IL CAPOLAVORO RITROVATO DI WONG KAR-WAI

Molti storceranno il naso vedendo recensito cronologicamente come terzo film “Ashes of Time”, dato che l’unica versione, di cui oggi possiamo godere, è quella redux dell’anno domini 2008. Purtroppo il primo “Ashes of Time”, la versione originale del 1994, non ha mai trovato una distribuzione sul mercato occidentale per gli scadenti risultati economici in patria ed è andato perduto (o fatto sparire da Wong Kar-wai dalla circolazione, se vogliamo essere un po’ maligni).

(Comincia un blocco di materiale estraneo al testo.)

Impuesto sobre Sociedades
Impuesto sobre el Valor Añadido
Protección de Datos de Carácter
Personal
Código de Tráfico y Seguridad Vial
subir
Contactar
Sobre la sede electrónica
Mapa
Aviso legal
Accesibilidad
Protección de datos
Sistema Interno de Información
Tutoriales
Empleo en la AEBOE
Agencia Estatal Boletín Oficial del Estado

Ritrovato e rivisitato, il regista cinese ci ha regalato questa versione, distribuita in Italia dalla BIM, solo in DVD.

In “Ashes of Time”, Wong Kar-Wai si confronta con il genere del wuxiapian, genere cinematografico cinese, in cui si raccontano vicende di personaggi ed eroi epici con combattimenti volanti e corse a cavallo. La versione “riduzione” del resto ha trovato nuova linfa vitale semplicemente perché questo genere, poco noto negli anni Novanta, è esploso al botteghino USA ad inizio millennio con “La tigre e il dragone”. Come dice l’appellativo dato al film, in questo nuovo adattamento, il regista ha lavorato per decurtazione, limando le scene e non, come magari ci si aspetta da una rivisitazione, aggiungendo parti.

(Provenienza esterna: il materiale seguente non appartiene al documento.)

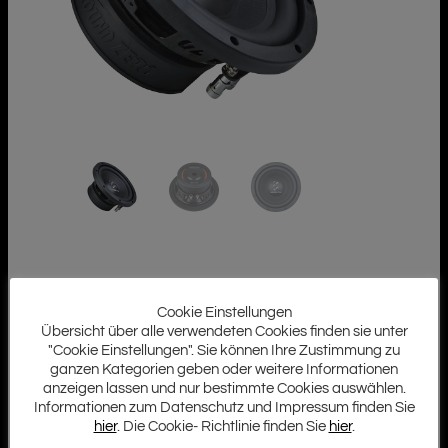
Cookie Einstellungen
Übersicht über alle verwendeten Cookies finden sie unter
"Cookie Einstellungen". Sie können Ihre Zustimmung zu
ganzen Kategorien geben oder weitere Informationen
anzeigen lassen und nur bestimmte Cookies auswählen.
Informationen zum Datenschutz und Impressum finden Sie
hier
. Die Cookie- Richtlinie finden Sie
hier
.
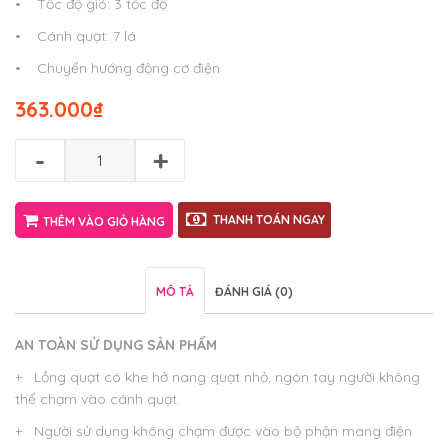
• Tốc độ gió: 3 tốc độ
• Cánh quạt: 7 lá
• Chuyển hướng động cơ điện
363.000
₫
-
+
THANH TOÁN NGAY
THÊM VÀO GIỎ HÀNG
MÔ TẢ
ĐÁNH GIÁ (0)
AN TOÀN SỬ DỤNG SẢN PHẨM
+ Lồng quạt có khe hở nang quạt nhỏ, ngón tay người không
thể chạm vào cánh quạt.
+ Người sử dụng không chạm được vào bộ phận mang điện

In una mitologica era, si intrecciano attorno al personaggio dell’eremita Ou-yang Feng tre storie, tenute insieme tra loro, come solo i grandi maestri del cinema sanno fare. Feng vive nel deserto e ogni anno riceve la visita di Huang, uno spadaccino che ha scoperto un particolare vino che cancella la memoria. Huang in passato ha incontrato Yang, a cui ha promesso di sposare sua sorella Yin, ma l’uomo ha infranto la promessa, e Yin assume Feng per ucciderlo. Dall’altra parte Yang assume Feng per uccidere proprio Huang, colpevole di non aver mantenuto la parola data.

Il regista, anche in questo film, ripropone la sua visione del mondo, in cui “errare è umano”, dove l’amore puro è quello contrastato e irrealizzabile e la sete di vendetta alimenta le speranze. Un ruolo fondamentale lo ricoprono i ricordi e i rimpianti: vere e proprie ossessioni dei personaggi, che nemmeno il pensiero buddista, sbandierato fin dall’inizio della pellicola, riesce a calmare il cuore in tempesta dei protagonisti.

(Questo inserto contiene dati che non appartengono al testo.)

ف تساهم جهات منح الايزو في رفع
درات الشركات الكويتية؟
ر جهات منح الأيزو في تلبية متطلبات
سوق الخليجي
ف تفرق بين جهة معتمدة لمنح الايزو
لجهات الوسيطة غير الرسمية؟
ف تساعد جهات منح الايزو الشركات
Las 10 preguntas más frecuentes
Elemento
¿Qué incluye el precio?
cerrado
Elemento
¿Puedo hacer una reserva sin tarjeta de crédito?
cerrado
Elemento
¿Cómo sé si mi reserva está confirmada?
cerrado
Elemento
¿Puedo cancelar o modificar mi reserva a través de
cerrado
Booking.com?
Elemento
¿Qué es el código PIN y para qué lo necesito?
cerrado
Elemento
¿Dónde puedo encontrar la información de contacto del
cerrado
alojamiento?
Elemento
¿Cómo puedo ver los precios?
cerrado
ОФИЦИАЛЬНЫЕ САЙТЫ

Lavorando a posteriori, il regista affiancato dal fedele direttore della fotografia Christooher Doyle, con cui ha collaborato già in “Days of Being Wild”, mostra un mondo saturo di colori con forti contrasti cromatici, per sottolineare l’assoluta a-temporalità dell’azione. Il montaggio è serrato, come un battito cardiaco e le sequenze d’azione, rispetto all’originale e agli altri wuxiapian, sono meno spettacolari e più veloci, quasi solo accennate, accompagnate però dalla solita scelta accurata della colonna sonora.